Operational characteristics of a filtering rectifier transformer for industrial power systems

Abstract

Many conventional methods focus on reducing the harmful impact of the poor power quality in industrial rectifier systems, but they focus more on the harmonic problems of the utility grid than they do on that of the rectifier transformer; hence, the rectifier transformer would still be adversely affected by harmonic pollution. In order to solve the problem, a filtering rectifier transformer is proposed that adopts a harmonic current drainage system that incorporates tertiary winding and tuned harmonic filters. The impedance of the tertiary winding is specially designed and the tuned harmonic filters work together to restrain the harmonic current and give a good performance in the reactive power compensation close to the harmonic source. By deducing the current relationships between the windings of the filtering rectifier transformer, the principles of the harmonic suppression and reactive compensation are elaborated. The theoretical analysis shows that if the harmonic current drainage system is out of service, the characteristics of the operation parameters of the filtering rectifier transformer are the same as those of the conventional one. While it is in service, the filtering rectifier transformer could improve the total harmonic distortion of the grid side current, decrease the grid side current, reduce the grid side power, and enhance the grid side power factor.
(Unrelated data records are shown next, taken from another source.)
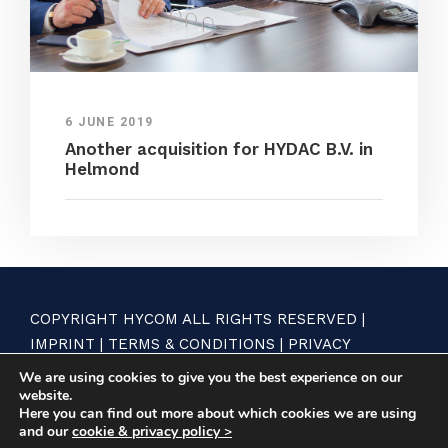
6 JUNE 2019
Another acquisition for HYDAC B.V. in
Helmond
COPYRIGHT HYCOM ALL RIGHTS RESERVED |
IMPRINT
|
TERMS & CONDITIONS
|
PRIVACY
STATEMENT
We are using cookies to give you the best experience on our
website.
Here you can find out more about which cookies we are using
and our
cookie & privacy policy >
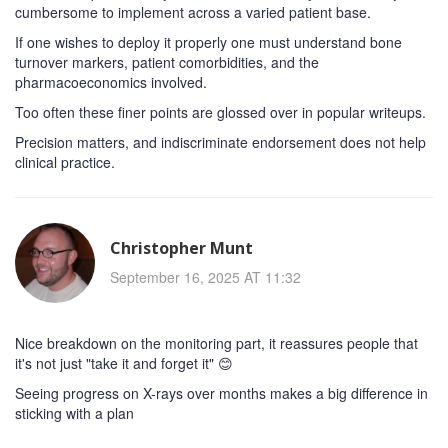
cumbersome to implement across a varied patient base.
If one wishes to deploy it properly one must understand bone
turnover markers, patient comorbidities, and the
pharmacoeconomics involved.
Too often these finer points are glossed over in popular writeups.
Precision matters, and indiscriminate endorsement does not help
clinical practice.
Christopher Munt
September 16, 2025 AT 11:32
Nice breakdown on the monitoring part, it reassures people that
it's not just "take it and forget it" 😊
Seeing progress on X-rays over months makes a big difference in
sticking with a plan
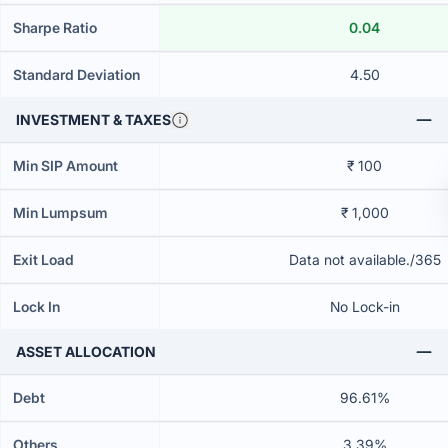
Sharpe Ratio
0.04
Standard Deviation
4.50
INVESTMENT & TAXES
Min SIP Amount
₹ 100
Min Lumpsum
₹ 1,000
Exit Load
Data not available./365
Lock In
No Lock-in
ASSET ALLOCATION
Debt
96.61%
Others
3.39%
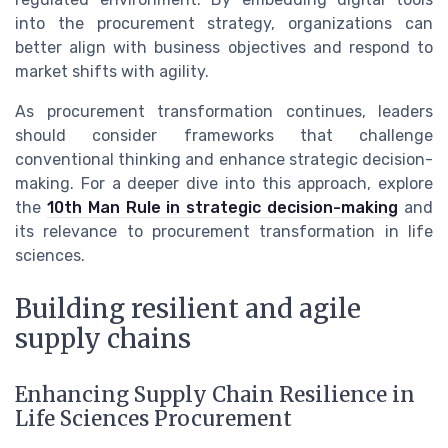
into the procurement strategy, organizations can
better align with business objectives and respond to
market shifts with agility.
As procurement transformation continues, leaders
should consider frameworks that challenge
conventional thinking and enhance strategic decision-
making. For a deeper dive into this approach, explore
the
10th Man Rule in strategic decision-making
and
its relevance to procurement transformation in life
sciences.
Building resilient and agile
supply chains
Enhancing Supply Chain Resilience in
Life Sciences Procurement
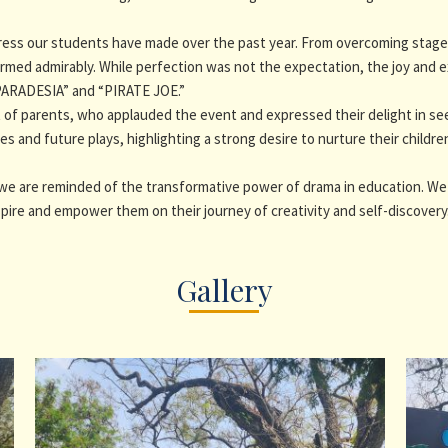
ss our students have made over the past year. From overcoming stage f
rmed admirably. While perfection was not the expectation, the joy and e
“PARADESIA” and “PIRATE JOE.”
of parents, who applauded the event and expressed their delight in seein
s and future plays, highlighting a strong desire to nurture their childre
 we are reminded of the transformative power of drama in education. W
pire and empower them on their journey of creativity and self-discovery
Gallery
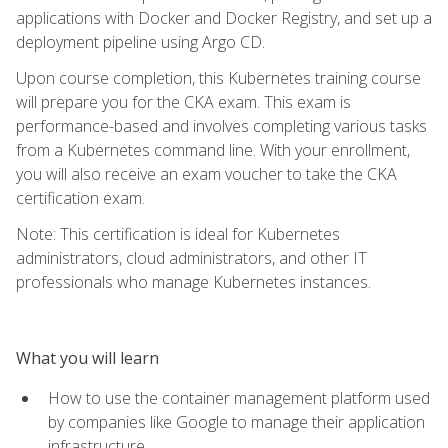
applications with Docker and Docker Registry, and set up a
deployment pipeline using Argo CD.
Upon course completion, this Kubernetes training course
will prepare you for the CKA exam. This exam is
performance-based and involves completing various tasks
from a Kubernetes command line. With your enrollment,
you will also receive an exam voucher to take the CKA
certification exam.
Note: This certification is ideal for Kubernetes
administrators, cloud administrators, and other IT
professionals who manage Kubernetes instances.
What you will learn
How to use the container management platform used
by companies like Google to manage their application
infrastructure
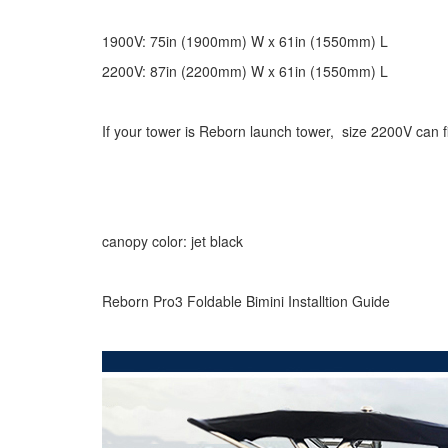
1900V: 75in (1900mm) W x 61in (1550mm) L
2200V: 87in (2200mm) W x 61in (1550mm) L
If your tower is Reborn launch tower, size 2200V can fi
canopy color: jet black
Reborn Pro3 Foldable Bimini Installtion Guide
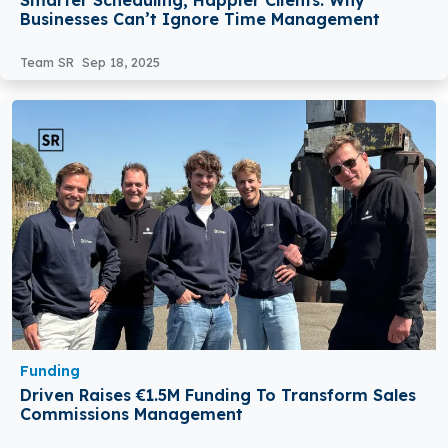
Businesses Can’t Ignore Time Management
Team SR
Sep 18, 2025
Funding
Driven Raises €1.5M Funding To Transform Sales
Commissions Management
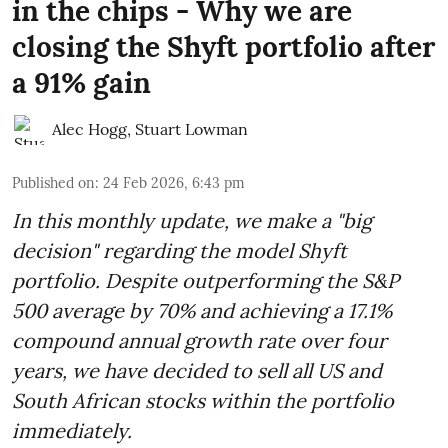
in the chips - Why we are
closing the Shyft portfolio after
a 91% gain
Alec Hogg
,
Stuart Lowman
Published on
:
24 Feb 2026, 6:43 pm
In this monthly update, we make a "big
decision" regarding the model Shyft
portfolio. Despite outperforming the S&P
500 average by 70% and achieving a 17.1%
compound annual growth rate over four
years, we have decided to sell all US and
South African stocks within the portfolio
immediately.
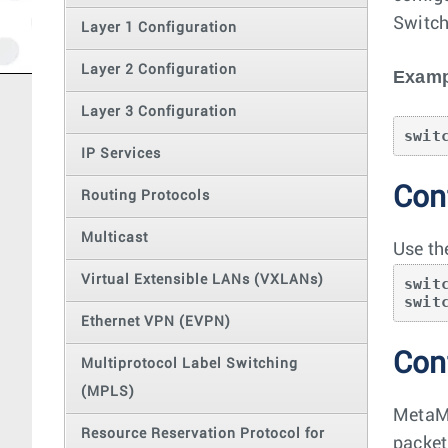
Switch
Layer 1 Configuration
Layer 2 Configuration
Examp
Layer 3 Configuration
swit
IP Services
Conf
Routing Protocols
Multicast
Use th
Virtual Extensible LANs (VXLANs)
swit
swit
Ethernet VPN (EVPN)
Con
Multiprotocol Label Switching
(MPLS)
MetaMu
Resource Reservation Protocol for
packet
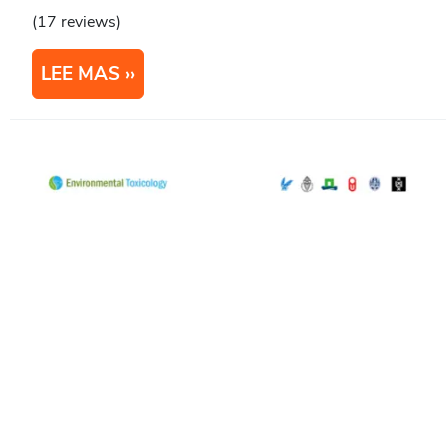
(17 reviews)
LEE MAS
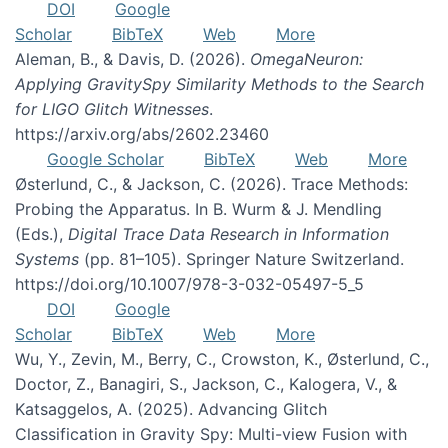
DOI
Google
Scholar
BibTeX
Web
More
Aleman, B., & Davis, D. (2026).
OmegaNeuron:
Applying GravitySpy Similarity Methods to the Search
for LIGO Glitch Witnesses
.
https://arxiv.org/abs/2602.23460
Google Scholar
BibTeX
Web
More
Østerlund, C., & Jackson, C. (2026). Trace Methods:
Probing the Apparatus. In B. Wurm & J. Mendling
(Eds.),
Digital Trace Data Research in Information
Systems
(pp. 81–105). Springer Nature Switzerland.
https://doi.org/10.1007/978-3-032-05497-5_5
DOI
Google
Scholar
BibTeX
Web
More
Wu, Y., Zevin, M., Berry, C., Crowston, K., Østerlund, C.,
Doctor, Z., Banagiri, S., Jackson, C., Kalogera, V., &
Katsaggelos, A. (2025). Advancing Glitch
Classification in Gravity Spy: Multi-view Fusion with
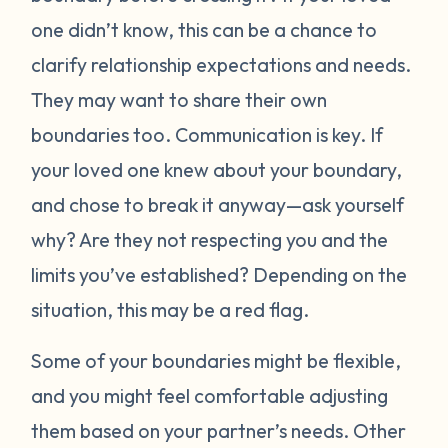
one didn’t know, this can be a chance to
clarify relationship expectations and needs.
They may want to share their own
boundaries too. Communication is key. If
your loved one knew about your boundary,
and chose to break it anyway—ask yourself
why? Are they not respecting you and the
limits you’ve established? Depending on the
situation, this may be a red flag.
Some of your boundaries might be flexible,
and you might feel comfortable adjusting
them based on your partner’s needs. Other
A prototype filtering rectifier transformer was built and installed in an aluminum smelting plant. Both the simulation and the field measurement results verify the correctness of the theoretical analysis. The mathematical relationships deduced in the paper will contribute to further study of the filtering rectifier transformer on the vibration and temperature rise suppression of the windings. The project has demonstrated that the proposed filtering rectifier transformer has promising prospects in various industrial power applications.